Повел он меня в академию, бумагу дали подписать, деньги выдали. Половину теперь, вторую, говорят, в обмен на скелет.

– Кому же она, – говорю, – достанется? Кланьке, что ли?

– Если Кланька – это ваша супруга, то Кланьке.

А я им:

– Не согласен. Не согласен, и всё! Хоть за день до смерти, а отдайте.

– За день, – говорят, – не успеть. Бухгалтерия не справится. Да и за день ясно еще не будет, помрете вы или нет.

– Ну, за час, – говорю. – За час всё ясно.

– За час попробуем. Хоть и не положено за час, но в виде исключения.

– Ладно,– говорю, – приду к вам за час. Ждите. Деньги готовьте. Трудно, – говорю, – мне будет за час всё пропить, ну да управлюсь, не впервой.

И к нам:

– Гуляй, ребяты!

Мы пьем, Полуторка вслух думает:

– Вот незадача, ребяты... Прихожу я к ним за час до смерти, выдают мне деньги, вторую половину, а магазины закрыты. Может, обед у них, может, конец работы. Как тогда?

– Не боись, – говорит Серёга. – Потянешь до открытия.

– Мы, – говорит Колюня, – сбегаем. Мы принесем.

– За час, – говорит Иван, – управимся. Впятером да не управиться?

– На худой конец, – говорю, – мы за тебя, Васёк, допьем. Как говорится, за ваше здоровье. Ты нам только деньги передай.

– Спасибо, – говорит, – ребяты!.. – А на глазах слезы: – Володя! Колюня! Серёга! Иван! В болоте сидел – вас поминал. Одних только вас... Да еще Верку-кладовщицу. Да батяню с маманей. Помирать мне скоро, ребяты... Ой, скоро... В академии уж ждут.
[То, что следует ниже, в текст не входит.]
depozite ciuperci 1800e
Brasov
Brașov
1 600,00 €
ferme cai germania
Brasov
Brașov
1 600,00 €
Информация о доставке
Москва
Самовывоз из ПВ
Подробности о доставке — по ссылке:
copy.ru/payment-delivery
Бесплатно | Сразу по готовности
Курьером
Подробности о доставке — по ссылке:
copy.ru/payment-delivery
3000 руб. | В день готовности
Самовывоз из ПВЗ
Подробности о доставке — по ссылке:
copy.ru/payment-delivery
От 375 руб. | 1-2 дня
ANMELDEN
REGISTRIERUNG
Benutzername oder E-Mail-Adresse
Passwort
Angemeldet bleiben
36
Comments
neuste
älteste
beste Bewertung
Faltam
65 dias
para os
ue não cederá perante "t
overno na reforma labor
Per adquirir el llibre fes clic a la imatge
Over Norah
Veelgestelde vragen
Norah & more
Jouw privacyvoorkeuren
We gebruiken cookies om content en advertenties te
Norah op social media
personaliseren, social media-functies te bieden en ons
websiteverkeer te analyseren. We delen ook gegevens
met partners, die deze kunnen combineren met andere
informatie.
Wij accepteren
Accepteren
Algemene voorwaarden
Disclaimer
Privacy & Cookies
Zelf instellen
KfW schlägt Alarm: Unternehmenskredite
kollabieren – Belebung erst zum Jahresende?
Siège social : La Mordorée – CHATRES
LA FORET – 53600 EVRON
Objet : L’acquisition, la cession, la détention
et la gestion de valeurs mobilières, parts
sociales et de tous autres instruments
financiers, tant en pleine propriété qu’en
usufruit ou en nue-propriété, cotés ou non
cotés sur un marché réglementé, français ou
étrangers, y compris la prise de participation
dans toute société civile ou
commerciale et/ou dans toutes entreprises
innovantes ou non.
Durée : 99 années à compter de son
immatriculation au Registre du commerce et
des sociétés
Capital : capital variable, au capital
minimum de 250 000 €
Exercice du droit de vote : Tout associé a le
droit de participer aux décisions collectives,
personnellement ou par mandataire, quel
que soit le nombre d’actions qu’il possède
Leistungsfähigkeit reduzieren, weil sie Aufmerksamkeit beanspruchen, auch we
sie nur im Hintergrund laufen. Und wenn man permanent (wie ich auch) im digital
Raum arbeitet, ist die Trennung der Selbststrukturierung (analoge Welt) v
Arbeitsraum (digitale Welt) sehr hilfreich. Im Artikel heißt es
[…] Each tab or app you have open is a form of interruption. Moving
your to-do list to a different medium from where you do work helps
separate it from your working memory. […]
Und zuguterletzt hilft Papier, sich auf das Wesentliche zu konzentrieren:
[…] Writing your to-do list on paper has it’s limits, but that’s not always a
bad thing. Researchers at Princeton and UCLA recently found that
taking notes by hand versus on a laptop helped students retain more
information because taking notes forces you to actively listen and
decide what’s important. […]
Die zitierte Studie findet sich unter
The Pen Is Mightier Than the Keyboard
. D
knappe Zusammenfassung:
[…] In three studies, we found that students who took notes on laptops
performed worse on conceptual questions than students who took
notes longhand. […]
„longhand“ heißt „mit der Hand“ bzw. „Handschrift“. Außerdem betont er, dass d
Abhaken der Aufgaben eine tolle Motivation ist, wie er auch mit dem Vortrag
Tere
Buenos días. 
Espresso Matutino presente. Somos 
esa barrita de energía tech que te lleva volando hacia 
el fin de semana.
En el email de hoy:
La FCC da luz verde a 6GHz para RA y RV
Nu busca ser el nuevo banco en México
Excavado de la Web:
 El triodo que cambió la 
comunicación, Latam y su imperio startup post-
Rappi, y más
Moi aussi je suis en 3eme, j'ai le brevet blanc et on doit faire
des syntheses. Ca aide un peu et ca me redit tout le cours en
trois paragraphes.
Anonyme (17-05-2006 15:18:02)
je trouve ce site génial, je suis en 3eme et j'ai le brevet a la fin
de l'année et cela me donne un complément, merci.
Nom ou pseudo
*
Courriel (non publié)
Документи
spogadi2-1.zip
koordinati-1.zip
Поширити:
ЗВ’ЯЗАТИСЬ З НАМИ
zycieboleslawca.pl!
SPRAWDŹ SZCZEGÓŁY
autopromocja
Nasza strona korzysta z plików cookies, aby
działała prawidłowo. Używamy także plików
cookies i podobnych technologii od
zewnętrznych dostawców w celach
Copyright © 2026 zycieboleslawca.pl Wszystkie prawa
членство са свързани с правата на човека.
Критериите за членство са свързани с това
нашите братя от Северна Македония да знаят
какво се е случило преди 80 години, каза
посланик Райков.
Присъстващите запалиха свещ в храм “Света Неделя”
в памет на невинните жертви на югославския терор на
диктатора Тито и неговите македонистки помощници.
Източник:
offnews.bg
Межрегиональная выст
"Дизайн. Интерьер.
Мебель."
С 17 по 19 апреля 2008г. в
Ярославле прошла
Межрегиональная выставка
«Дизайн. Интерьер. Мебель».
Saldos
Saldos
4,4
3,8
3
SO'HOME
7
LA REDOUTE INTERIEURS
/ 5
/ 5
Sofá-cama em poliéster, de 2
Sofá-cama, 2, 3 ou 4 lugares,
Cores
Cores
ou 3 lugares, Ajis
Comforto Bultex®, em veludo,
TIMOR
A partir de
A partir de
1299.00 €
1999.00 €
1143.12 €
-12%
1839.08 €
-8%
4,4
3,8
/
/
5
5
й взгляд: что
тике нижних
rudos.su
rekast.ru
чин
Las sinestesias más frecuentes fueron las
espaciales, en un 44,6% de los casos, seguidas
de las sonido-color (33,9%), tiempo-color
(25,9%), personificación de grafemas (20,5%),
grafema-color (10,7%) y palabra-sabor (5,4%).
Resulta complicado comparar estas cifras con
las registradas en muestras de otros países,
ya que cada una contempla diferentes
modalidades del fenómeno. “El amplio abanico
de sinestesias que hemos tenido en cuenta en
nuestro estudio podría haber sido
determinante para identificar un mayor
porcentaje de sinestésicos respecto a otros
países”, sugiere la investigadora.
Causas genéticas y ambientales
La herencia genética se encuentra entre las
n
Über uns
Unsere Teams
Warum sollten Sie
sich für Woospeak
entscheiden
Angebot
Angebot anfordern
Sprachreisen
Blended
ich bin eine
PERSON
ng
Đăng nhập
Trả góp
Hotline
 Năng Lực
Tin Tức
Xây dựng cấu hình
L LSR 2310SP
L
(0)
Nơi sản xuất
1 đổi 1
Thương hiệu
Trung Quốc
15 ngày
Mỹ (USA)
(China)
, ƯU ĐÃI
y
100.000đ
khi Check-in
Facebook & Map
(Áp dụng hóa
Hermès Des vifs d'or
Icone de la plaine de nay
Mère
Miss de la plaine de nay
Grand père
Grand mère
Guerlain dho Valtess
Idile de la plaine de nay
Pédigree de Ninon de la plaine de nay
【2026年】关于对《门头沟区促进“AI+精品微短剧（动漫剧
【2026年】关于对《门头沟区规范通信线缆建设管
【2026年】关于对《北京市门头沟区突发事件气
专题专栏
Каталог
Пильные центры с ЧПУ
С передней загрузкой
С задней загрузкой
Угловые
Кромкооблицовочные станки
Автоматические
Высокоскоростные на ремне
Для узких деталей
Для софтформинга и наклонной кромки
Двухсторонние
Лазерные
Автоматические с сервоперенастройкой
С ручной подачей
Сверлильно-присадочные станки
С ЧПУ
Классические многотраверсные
Ты, говорят, не тяни с этим делом, у нас наука стоит.

– Эй, – говорю, – глазами-то не мокрей. Выпей давай.

А он опять:

– Ребяты! Вы меня не забывайте! Вы, ребяты, навещать заходите! Хоть когда...

– Куда ж мы пойдём, Васёк?

– А в академию. В нее. Спросите Снегирёва, вам покажут.

– Зайдем, Васёк, чего не зайти? С получки прямо к тебе.

А он:

– Ребяты! Золотые! Может, хотите чаво? Блинков возьму, пельмешек, красного.

– На хрен, – говорим, – твои блинки. Белого давай.